The World Branding Forum is a global non-profit organisation. Its aims and activities are to raise the standards of branding for the good of consumers as well as the industry, including those who work in the branding, design, marketing, advertising, public relations and communications disciplines worldwide. Its chairman is Richard Rowles, and the brand strategist Peter Pek, is its chief executive.

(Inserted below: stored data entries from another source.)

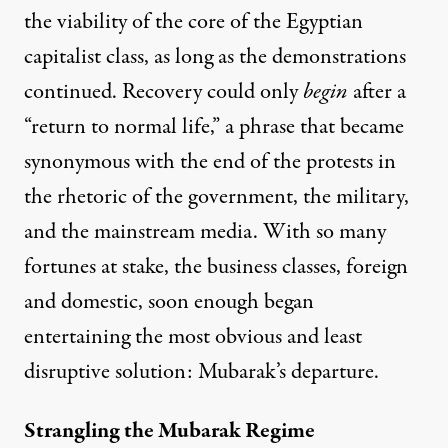
the viability of the core of the Egyptian
capitalist class, as long as the demonstrations
continued. Recovery could only
begin
after a
“return to normal life,”
a phrase that became
synonymous with the end of the protests in
the rhetoric of the government, the military,
and the mainstream media. With so many
fortunes at stake, the business classes, foreign
and domestic, soon enough began
entertaining the most obvious and least
disruptive solution:
Mubarak’s departure
.
Strangling the Mubarak Regime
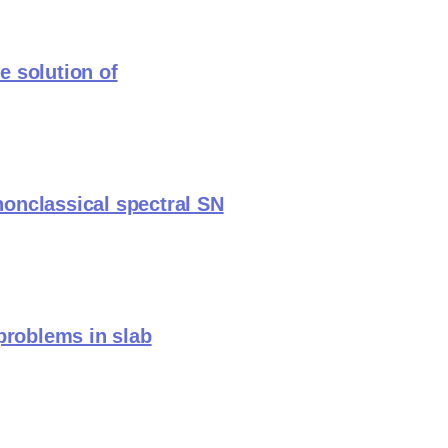
e solution of
 nonclassical spectral SN
problems in slab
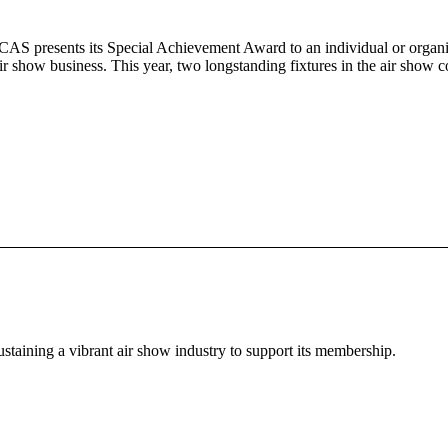
CAS presents its Special Achievement Award to an individual or organiz
 air show business. This year, two longstanding fixtures in the air sh
staining a vibrant air show industry to support its membership.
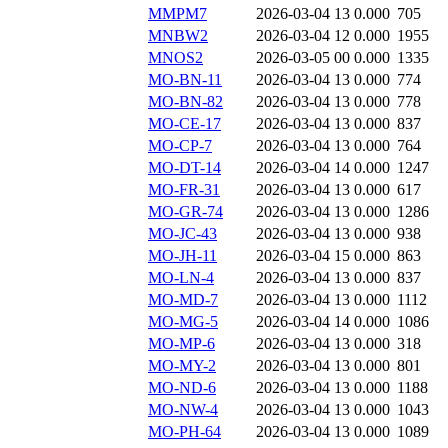
MMPM7
2026-03-04 13
0.000
705
MNBW2
2026-03-04 12
0.000
1955
MNOS2
2026-03-05 00
0.000
1335
MO-BN-11
2026-03-04 13
0.000
774
MO-BN-82
2026-03-04 13
0.000
778
MO-CE-17
2026-03-04 13
0.000
837
MO-CP-7
2026-03-04 13
0.000
764
MO-DT-14
2026-03-04 14
0.000
1247
MO-FR-31
2026-03-04 13
0.000
617
MO-GR-74
2026-03-04 13
0.000
1286
MO-JC-43
2026-03-04 13
0.000
938
MO-JH-11
2026-03-04 15
0.000
863
MO-LN-4
2026-03-04 13
0.000
837
MO-MD-7
2026-03-04 13
0.000
1112
MO-MG-5
2026-03-04 14
0.000
1086
MO-MP-6
2026-03-04 13
0.000
318
MO-MY-2
2026-03-04 13
0.000
801
MO-ND-6
2026-03-04 13
0.000
1188
MO-NW-4
2026-03-04 13
0.000
1043
MO-PH-64
2026-03-04 13
0.000
1089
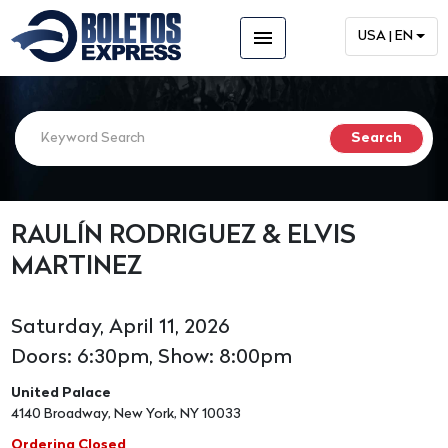
menu
USA | EN
RAULÍN RODRIGUEZ & ELVIS
MARTINEZ
Saturday, April 11, 2026
Doors: 6:30pm, Show: 8:00pm
United Palace
4140 Broadway, New York, NY 10033
Ordering Closed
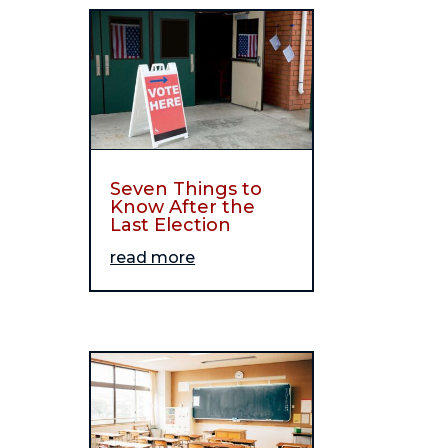
Seven Things to
Know After the
Last Election
read more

The forum's headquarters are in Hudson House, a Grade II listed building in London's Covent Garden.

==Programmes==
The forum runs various programmes including brand and market research, a best-practice standards development programme, and other student education programmes. It organises various conference, workshops and seminars. The forum's industry recognition programme is the World Branding Awards, which it organises annually.

==Sponsorships==
In 2014, it sponsored The Harvard Project for Asian and International Relations (HPAIR) conference in Keio University, Tokyo, Japan. One of the Asia’s largest business and youth leadership gathering organized by students, the conference has featured speakers such as UN Secretary-General Ban Ki-moon, former Australian Prime Minister Kevin Rudd, director of the Earth Institute Professor Jeffrey Sachs, former President of the Republic of South Korea and 2000 Nobel Peace Prize Laureate Kim Dae Jung, and the Asia director of the World Economic Forum Frank Jurgen Richter. In 2016, it sponsored the HPAIR conference that was held at the Chinese University of Hong Kong.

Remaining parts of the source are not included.